(Extracted page text data)
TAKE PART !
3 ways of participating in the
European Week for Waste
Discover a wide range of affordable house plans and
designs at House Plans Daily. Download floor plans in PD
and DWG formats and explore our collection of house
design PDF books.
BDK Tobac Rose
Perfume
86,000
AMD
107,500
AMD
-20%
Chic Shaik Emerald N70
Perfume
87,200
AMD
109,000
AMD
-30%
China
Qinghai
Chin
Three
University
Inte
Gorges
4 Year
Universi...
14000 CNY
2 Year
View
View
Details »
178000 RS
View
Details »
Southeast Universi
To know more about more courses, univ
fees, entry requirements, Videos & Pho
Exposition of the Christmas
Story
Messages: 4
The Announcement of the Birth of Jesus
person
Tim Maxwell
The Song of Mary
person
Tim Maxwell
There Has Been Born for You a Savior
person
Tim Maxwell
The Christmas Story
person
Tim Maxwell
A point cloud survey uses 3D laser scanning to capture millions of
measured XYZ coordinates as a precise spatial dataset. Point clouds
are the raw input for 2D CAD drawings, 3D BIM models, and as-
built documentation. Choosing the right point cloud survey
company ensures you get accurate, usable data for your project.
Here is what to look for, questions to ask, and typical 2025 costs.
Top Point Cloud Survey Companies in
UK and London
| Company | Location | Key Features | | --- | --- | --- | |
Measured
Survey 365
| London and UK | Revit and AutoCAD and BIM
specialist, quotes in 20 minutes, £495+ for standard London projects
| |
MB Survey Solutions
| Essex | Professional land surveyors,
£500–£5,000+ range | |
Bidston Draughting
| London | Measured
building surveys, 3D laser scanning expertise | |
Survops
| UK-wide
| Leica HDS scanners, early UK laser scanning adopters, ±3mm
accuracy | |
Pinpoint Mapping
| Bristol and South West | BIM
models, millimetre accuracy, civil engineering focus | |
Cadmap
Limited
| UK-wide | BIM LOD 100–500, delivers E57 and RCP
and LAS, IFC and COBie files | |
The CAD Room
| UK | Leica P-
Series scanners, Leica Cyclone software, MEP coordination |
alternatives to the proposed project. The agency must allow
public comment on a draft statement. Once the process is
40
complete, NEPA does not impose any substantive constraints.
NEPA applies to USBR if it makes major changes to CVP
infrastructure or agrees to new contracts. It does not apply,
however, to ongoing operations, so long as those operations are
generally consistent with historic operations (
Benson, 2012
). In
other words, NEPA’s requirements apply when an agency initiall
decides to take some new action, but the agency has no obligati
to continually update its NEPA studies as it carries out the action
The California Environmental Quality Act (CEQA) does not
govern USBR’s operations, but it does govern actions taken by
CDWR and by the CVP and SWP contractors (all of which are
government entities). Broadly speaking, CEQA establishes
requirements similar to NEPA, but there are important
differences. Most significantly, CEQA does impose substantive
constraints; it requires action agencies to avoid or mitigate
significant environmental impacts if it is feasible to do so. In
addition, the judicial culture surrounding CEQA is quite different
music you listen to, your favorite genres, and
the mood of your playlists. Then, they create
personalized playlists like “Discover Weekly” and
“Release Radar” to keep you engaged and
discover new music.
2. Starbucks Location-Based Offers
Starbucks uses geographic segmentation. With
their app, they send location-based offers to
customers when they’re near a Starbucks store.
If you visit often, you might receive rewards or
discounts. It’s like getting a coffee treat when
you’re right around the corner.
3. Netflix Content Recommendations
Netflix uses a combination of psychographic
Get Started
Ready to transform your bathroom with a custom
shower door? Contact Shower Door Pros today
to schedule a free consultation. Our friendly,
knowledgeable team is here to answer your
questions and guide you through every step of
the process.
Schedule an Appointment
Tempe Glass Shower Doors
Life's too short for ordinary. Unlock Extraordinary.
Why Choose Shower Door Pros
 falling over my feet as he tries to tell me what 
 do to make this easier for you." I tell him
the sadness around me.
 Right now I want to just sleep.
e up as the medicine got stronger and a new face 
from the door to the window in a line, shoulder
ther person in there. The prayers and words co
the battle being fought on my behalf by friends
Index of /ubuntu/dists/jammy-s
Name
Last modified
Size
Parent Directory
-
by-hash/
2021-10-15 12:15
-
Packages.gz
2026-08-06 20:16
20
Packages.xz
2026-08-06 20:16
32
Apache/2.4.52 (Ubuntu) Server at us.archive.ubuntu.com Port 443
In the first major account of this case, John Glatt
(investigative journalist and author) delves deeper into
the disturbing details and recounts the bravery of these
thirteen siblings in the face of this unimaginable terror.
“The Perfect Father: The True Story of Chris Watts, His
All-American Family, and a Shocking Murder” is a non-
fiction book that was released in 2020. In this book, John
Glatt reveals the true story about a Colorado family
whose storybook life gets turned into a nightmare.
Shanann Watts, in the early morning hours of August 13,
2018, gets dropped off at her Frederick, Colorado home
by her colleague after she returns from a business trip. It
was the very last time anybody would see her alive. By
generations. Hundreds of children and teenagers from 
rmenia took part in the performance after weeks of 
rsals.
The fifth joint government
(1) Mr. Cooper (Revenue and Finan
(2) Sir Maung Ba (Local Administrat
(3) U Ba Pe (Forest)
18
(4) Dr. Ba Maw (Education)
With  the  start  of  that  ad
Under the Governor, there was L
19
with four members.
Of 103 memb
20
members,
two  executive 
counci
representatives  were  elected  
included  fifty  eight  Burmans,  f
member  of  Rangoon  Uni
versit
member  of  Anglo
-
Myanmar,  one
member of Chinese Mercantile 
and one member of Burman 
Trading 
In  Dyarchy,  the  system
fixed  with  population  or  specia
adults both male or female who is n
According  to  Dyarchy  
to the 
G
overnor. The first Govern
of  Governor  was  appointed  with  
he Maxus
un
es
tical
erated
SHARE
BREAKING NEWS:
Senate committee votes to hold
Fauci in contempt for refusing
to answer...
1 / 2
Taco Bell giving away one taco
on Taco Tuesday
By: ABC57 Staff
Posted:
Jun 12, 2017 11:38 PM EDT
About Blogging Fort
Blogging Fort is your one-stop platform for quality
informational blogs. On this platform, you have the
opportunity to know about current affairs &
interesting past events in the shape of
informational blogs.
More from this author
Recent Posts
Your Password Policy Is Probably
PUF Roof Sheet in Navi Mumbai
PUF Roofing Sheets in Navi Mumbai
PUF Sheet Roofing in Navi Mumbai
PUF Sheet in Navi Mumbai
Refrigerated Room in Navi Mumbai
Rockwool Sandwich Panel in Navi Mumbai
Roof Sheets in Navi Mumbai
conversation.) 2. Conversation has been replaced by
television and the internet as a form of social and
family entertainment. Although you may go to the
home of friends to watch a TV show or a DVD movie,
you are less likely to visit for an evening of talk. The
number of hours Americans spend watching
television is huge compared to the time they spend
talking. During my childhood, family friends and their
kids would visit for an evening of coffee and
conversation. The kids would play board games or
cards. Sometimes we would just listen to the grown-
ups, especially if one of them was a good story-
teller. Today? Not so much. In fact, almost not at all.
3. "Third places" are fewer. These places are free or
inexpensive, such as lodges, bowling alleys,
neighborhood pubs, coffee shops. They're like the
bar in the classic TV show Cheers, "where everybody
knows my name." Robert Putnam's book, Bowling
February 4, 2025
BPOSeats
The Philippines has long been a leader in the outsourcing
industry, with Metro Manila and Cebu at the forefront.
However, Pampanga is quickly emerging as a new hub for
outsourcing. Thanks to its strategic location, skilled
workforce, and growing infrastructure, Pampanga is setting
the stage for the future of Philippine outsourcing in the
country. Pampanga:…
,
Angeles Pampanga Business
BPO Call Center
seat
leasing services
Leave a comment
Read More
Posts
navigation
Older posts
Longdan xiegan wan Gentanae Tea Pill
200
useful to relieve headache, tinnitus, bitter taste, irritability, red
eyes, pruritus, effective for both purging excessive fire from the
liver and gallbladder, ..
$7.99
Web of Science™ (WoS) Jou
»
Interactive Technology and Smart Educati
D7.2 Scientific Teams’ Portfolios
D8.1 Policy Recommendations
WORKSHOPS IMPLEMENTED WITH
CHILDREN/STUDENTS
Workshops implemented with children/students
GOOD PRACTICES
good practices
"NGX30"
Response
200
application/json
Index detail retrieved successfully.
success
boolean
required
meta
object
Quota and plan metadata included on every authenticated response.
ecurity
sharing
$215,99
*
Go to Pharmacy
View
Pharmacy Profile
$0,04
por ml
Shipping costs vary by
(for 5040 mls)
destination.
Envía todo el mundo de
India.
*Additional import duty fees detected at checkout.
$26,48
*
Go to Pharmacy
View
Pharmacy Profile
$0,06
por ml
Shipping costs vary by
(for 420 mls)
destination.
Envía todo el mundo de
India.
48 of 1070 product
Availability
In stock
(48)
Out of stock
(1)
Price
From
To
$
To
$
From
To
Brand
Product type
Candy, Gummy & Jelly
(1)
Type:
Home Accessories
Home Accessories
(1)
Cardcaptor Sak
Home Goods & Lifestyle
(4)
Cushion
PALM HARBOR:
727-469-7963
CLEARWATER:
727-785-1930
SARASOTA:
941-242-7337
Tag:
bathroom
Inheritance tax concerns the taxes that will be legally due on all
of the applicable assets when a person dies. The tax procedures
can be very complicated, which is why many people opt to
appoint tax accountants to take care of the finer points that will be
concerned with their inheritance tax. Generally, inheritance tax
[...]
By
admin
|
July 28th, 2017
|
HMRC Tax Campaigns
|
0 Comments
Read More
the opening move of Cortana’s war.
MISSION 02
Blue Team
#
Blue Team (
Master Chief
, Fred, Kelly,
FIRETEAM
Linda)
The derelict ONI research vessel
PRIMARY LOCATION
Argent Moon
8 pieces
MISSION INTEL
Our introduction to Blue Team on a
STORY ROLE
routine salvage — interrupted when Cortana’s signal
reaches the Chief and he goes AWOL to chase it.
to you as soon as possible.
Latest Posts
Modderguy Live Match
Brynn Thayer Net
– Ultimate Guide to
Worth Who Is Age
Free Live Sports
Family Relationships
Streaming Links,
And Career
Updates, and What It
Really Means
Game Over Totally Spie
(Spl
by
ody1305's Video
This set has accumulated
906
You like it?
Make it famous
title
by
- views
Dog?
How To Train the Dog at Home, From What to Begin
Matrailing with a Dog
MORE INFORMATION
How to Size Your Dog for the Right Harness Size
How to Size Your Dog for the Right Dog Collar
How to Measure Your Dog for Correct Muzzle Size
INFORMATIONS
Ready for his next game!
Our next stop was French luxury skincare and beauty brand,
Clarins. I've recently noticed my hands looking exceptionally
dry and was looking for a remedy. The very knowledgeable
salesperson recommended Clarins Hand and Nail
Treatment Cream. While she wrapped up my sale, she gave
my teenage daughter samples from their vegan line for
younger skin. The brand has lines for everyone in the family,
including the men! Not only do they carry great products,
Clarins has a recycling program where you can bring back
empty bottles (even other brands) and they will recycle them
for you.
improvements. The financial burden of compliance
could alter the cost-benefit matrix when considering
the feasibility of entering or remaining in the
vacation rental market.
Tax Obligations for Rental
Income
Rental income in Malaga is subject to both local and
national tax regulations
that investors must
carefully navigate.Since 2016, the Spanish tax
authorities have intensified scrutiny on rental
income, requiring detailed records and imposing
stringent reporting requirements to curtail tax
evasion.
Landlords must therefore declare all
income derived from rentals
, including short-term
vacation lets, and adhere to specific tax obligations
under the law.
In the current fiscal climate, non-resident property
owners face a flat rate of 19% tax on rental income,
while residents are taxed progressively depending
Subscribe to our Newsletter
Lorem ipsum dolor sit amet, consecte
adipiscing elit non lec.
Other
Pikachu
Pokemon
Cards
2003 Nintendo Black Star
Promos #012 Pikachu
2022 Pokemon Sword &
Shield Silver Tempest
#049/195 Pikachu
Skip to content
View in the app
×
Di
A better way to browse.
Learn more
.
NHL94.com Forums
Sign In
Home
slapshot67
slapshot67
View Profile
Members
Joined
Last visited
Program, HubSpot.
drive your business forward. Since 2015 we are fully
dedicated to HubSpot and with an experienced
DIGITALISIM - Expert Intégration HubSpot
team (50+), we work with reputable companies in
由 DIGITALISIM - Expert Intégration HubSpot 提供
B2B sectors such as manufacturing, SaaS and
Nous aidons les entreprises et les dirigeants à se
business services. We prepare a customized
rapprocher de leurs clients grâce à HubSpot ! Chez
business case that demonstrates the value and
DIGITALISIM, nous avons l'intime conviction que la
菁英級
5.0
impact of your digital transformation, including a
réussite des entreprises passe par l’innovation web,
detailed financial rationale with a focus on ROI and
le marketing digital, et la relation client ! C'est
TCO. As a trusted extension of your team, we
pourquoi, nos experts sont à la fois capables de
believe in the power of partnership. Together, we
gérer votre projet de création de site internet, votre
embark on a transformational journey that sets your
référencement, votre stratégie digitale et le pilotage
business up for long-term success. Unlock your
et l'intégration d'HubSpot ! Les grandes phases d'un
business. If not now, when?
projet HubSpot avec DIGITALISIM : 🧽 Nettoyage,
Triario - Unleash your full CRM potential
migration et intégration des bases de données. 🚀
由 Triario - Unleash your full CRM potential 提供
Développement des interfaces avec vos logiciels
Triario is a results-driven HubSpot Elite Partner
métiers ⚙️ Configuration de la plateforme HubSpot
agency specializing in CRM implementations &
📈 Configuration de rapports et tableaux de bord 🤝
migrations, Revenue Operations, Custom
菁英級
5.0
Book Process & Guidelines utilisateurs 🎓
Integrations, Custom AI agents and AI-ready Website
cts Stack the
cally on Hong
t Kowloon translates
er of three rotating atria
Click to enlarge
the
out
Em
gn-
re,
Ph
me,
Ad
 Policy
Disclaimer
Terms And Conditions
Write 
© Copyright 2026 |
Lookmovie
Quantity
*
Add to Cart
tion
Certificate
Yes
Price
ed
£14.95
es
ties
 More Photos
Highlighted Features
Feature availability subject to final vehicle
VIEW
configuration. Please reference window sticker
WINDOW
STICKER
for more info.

__The task__.
Each line above that has the word "have" should be copied.

__Final answer__.
informational blogs. On this platform, you have the
authorities have intensified scrutiny on rental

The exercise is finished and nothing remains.